**TASK BRIEF:** Pictures stay out; everything else in the records is to be copied exactly.

**THE DATA:**
════════════════════
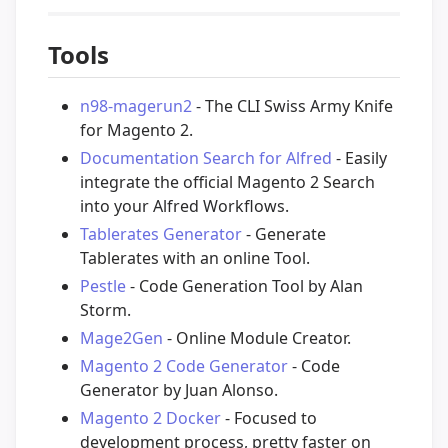
Tools
n98-magerun2
- The CLI Swiss Army Knife
for Magento 2.
Documentation Search for Alfred
- Easily
integrate the official Magento 2 Search
into your Alfred Workflows.
Tablerates Generator
- Generate
Tablerates with an online Tool.
Pestle
- Code Generation Tool by Alan
Storm.
Mage2Gen
- Online Module Creator.
Magento 2 Code Generator
- Code
Generator by Juan Alonso.
Magento 2 Docker
- Focused to
development process, pretty faster on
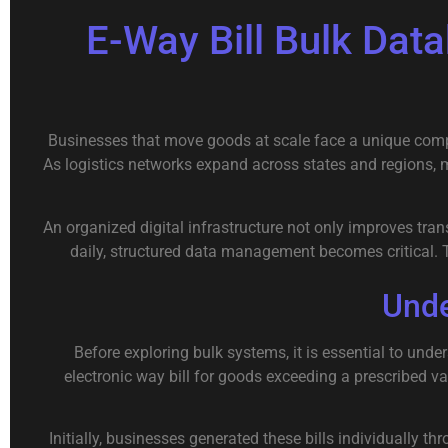
E-Way Bill Bulk Da
Businesses that move goods at scale face a unique compl
As logistics networks expand across states and regions,
An organized digital infrastructure not only improves tr
daily, structured data management becomes critical. 
Unde
Before exploring bulk systems, it is essential to und
electronic way bill for goods exceeding a prescribed v
Initially, businesses generated these bills individually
════════════════════
**SOLUTION TO THE EXERCISE:**
Tools
n98-magerun2
- The CLI Swiss Army Knife
for Magento 2.
Documentation Search for Alfred
- Easily
integrate the official Magento 2 Search
into your Alfred Workflows.
Tablerates Generator
- Generate
Tablerates with an online Tool.
Pestle
- Code Generation Tool by Alan
Storm.
Mage2Gen
- Online Module Creator.
Magento 2 Code Generator
- Code
Generator by Juan Alonso.
Magento 2 Docker
- Focused to
development process, pretty faster on
E-Way Bill Bulk Da
Businesses that move goods at scale face a unique compl
As logistics networks expand across states and regions,
An organized digital infrastructure not only improves tr
daily, structured data management becomes critical. 
Unde
Before exploring bulk systems, it is essential to und
electronic way bill for goods exceeding a prescribed v
Initially, businesses generated these bills individually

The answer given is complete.